Their specialty (and the most visible source of annoyance to drivers) is riding in the car lanes when they don’t have to. According to traffic law, if the bike lane is obstructed, bikes can legally ride on the regular road. This only makes sense, as opposed to trying to ride over glass or potholes or the like. However, the SOW bikers just love to ride three or more abreast, so at least one of them is in the traffic lane, blocking the traffic flow, and backing up cars for however far and long they want.

It’s especially noticeable and prevalent on the road by Cascade Lake, where there’s no way to get around the bikers. It’s a marvelous gesture of “Up yours” on the bikers’ behalf, and one that incites murderous rage in the gentlest of souls.

Worse, it’s the most dangerous thing a biker can do to car driver/biker relations. And worst of all, it’s totally avoidable. Or at least it’s avoidable if you’re not a schmuck.

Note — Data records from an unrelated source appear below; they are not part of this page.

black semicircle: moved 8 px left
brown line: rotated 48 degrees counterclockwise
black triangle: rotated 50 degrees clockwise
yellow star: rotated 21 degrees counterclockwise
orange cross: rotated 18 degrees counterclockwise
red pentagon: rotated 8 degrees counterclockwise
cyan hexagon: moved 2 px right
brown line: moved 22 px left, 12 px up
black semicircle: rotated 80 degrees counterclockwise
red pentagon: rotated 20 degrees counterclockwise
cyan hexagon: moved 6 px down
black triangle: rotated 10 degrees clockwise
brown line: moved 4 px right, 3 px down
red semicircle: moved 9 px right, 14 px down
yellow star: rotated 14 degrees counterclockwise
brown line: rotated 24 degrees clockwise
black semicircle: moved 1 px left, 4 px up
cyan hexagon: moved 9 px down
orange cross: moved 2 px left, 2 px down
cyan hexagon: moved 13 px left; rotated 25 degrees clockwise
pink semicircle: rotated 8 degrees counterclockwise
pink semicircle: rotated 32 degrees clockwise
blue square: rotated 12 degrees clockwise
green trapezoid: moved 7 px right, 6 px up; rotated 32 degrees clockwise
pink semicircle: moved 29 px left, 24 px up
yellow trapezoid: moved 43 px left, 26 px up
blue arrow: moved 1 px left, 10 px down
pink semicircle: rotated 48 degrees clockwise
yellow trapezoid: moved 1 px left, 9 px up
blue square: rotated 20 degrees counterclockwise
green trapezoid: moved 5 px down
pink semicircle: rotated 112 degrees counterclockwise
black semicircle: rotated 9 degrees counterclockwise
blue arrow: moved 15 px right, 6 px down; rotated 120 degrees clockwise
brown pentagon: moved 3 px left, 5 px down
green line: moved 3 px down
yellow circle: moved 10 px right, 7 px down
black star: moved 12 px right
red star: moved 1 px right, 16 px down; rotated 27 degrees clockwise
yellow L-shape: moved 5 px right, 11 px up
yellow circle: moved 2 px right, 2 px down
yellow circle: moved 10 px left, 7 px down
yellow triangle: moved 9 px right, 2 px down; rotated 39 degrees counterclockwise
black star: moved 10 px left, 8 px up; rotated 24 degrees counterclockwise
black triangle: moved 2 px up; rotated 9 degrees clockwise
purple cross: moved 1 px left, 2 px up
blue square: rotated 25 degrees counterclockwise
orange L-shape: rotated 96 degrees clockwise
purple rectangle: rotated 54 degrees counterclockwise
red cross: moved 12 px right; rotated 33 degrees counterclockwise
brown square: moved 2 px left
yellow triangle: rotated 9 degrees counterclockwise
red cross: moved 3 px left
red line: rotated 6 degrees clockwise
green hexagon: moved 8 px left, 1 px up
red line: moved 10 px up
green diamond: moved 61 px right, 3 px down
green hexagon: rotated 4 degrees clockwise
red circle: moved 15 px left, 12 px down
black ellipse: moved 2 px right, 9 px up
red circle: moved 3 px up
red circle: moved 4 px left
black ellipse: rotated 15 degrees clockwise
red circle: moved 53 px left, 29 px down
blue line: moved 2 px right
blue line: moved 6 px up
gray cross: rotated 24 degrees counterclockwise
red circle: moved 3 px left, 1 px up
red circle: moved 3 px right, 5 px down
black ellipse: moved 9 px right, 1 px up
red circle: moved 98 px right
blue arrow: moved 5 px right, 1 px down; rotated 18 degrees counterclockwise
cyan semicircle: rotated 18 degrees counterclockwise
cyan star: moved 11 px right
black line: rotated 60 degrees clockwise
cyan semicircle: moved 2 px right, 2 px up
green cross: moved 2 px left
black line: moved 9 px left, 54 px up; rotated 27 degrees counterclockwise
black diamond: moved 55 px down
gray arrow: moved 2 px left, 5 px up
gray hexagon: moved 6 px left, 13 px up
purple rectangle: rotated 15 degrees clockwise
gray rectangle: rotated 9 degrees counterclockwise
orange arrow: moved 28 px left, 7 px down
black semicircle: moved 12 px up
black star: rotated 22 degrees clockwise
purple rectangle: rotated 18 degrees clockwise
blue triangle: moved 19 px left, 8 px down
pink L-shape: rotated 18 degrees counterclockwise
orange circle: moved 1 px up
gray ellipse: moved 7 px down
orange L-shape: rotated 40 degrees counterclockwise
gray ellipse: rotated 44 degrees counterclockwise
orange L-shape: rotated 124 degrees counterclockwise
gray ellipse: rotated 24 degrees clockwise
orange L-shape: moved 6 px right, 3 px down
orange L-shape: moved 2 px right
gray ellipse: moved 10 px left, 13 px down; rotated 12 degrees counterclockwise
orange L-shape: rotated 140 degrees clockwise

So can anything be done to make bikers and drivers share the road safely, easily, and pleasantly? Sure it can, and it’d be easy. All that’s required is bikers and drivers know the traffic laws, obey them, and act civilly.

Will that ever happen? I don’t know, and I seriously doubt it.

But I do know that when I’m on my bike, I’m a lot more vulnerable than anyone who’s in a car, so I do all I can to ride safely. I obey all traffic laws, have a helmet and a mirror, and check the road and the traffic constantly.

And even though I can’t do it physically, psychically I always keep my fingers crossed.